Visual artist and musician, Helen Gaynor is currently studying for an MA in Creative writing at UCD. She has been writing creatively since early 2010, has had a short story and a small number of poems published in 2011 and 2012, including the 2011 edition of The Scaldy Detail; and a piece about Wexford, where she lives, in the Irish Times Best Place to Live, April 2012. Helen was recipient of a Visual Arts Bursary from Wexford Co Council in 2000, a Mentoring Award from Artlinks in 2008/9, and an Artlinks Bursary for a multidisciplinary project in 2011. Her artwork is in a number of public collections and in private collections both in Ireland and abroad.

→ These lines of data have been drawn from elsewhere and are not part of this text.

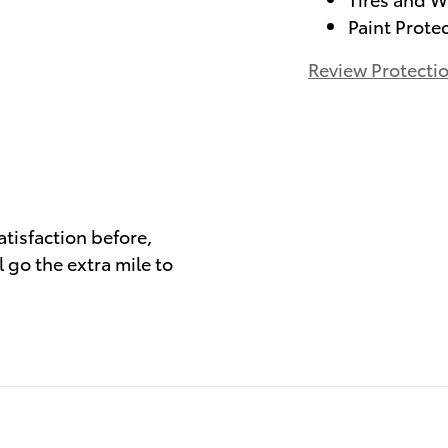
Paint Prote
Review Protecti
)
atisfaction before,
 go the extra mile to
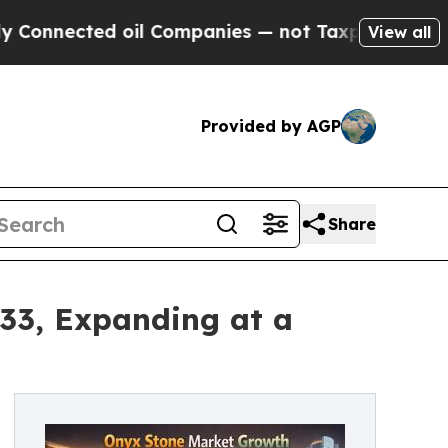
oil Companies — not Taxpayers — the Chance to C
View all
Provided by AGP
Share
033, Expanding at a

Highly Commended in the Gregory O'Donoghue International Poetry Competition


Can't Get Out of Bed


Remember the moment when it felt like

night, but was the start of your day, and most

people in their beds sleeping. Remember

the alone-ness of it, the darkness, the wishing

you could turn over, turn the clock back, turn

into something you weren’t. Aren’t. You


could wish for you not to be truly you,

to replace yourself with a shadow-like

fetch: creature, thing or beast to take its turn,

to act, look, smell, be like you, even almost

think as you, take on awkward things. Wishing

is the stuff of fairytales, remember?


So, in time, and with your waking, remem-

ber how good at times it is to be you,

take care not to spend a lifetime wishing

it away, for come the day when, unlike

this morning, you try to rise but can’t. Most

people then would wish not to take their turn


of illness, weakened flesh, its own sad turn,

the sunny day may be all you remember

of youth and hope and dreams, the kind most

harbour in the very core of their being, and you

not so unique as you thought yourself, like

all around, doing the best, waiting, wishing.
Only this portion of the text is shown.